Wie wird der Kontext bei Spielen gestaltet?
In Spielen gibt es typische Techniken oder Elemente, die immer wieder zum Einsatz kommen. Hier die Top 10 spieletypischer Techniken. Ohne Anspruch auf Vollständigkeit:
- Epic Meaning: Repräsentiert etwas Wichtigeres als man selbst ist, in Form einer Geschichte, z.B. Kampf Gut gegen Böse, Zombie-Apokalypse usw. Ein Handlungsstrang motiviert den Spieler dazu, die Aktivität fortzuführen.
- Level: Je höher der Level, desto besser der Spieler und desto mehr Features werden im Spiel freigeschalten. Der Eindruck von Fortschritt, Erfolg und Anerkennung spornt an weiterzuspielen.
- Countdown: Repräsentiert eine Restzeit, in der eine bestimmte Aufgabe gelöst werden muss. Ein Countdown ist ein wichtiges Motivationselement, eine Aufgabe so bald wie möglich zu erledigen.
- Badges: Medaillen, Abzeichen oder Embleme werden durch das Erfüllen bestimmter Aufgaben oder Quests erlangt. Sehr effektive Form, Anerkennung auszusprechen und den Status darzustellen.
- Rangliste: Repräsentiert die Platzierung, welche sich durch ein Punktesystem, Badges, Achievements und/oder Level errechnen lässt. Spornt den Anwender durch Konkurrenzdenken zum Weitermachen an.

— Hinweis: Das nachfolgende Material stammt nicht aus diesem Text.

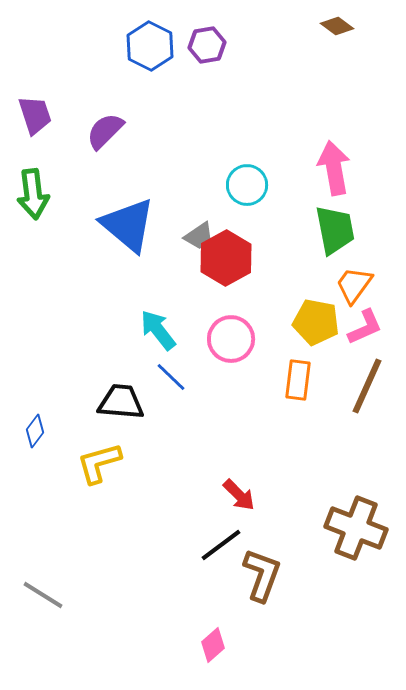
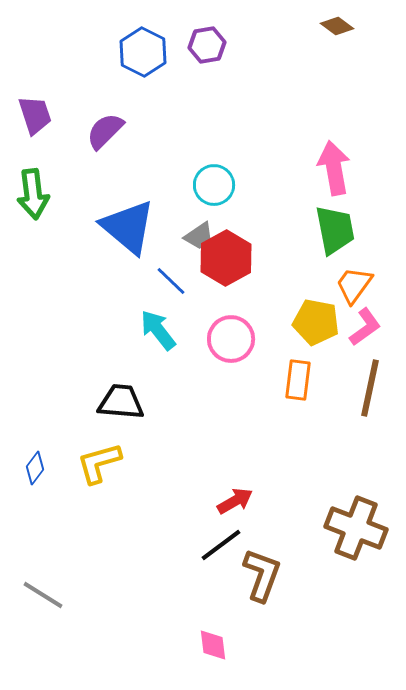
blue hexagon: moved 7 px left, 6 px down
cyan circle: moved 33 px left
blue triangle: moved 2 px down
pink L-shape: rotated 12 degrees counterclockwise
blue line: moved 96 px up
brown line: moved 3 px right, 2 px down; rotated 12 degrees counterclockwise
blue diamond: moved 37 px down
red arrow: moved 4 px left, 6 px down; rotated 75 degrees counterclockwise
pink diamond: rotated 56 degrees counterclockwise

- Punkte: Punkte, virtuelles Geld, Sterne, Extraleben für die Bewältigung von bestimmten Aufgaben. Sprechen materialistische Instinkte und das Bedürfnis nach kleinen Belohnungen an.
- Verbesserungen: Je weiter der Spieler vorankommt, desto mehr neue Fähigkeiten, Waffen und Befugnisse bekommt er geboten, z.B. in Form von Upgrades oder Power-Ups.
- Fortschrittsbalken: Visualisiert den Fortschritt sowie die noch offenen Ziele einer Aufgabe. Solange der Spieler sieht, dass der Balken nicht vollständig ist, setzt er in der Regel alles daran, um 100 % zu erreichen.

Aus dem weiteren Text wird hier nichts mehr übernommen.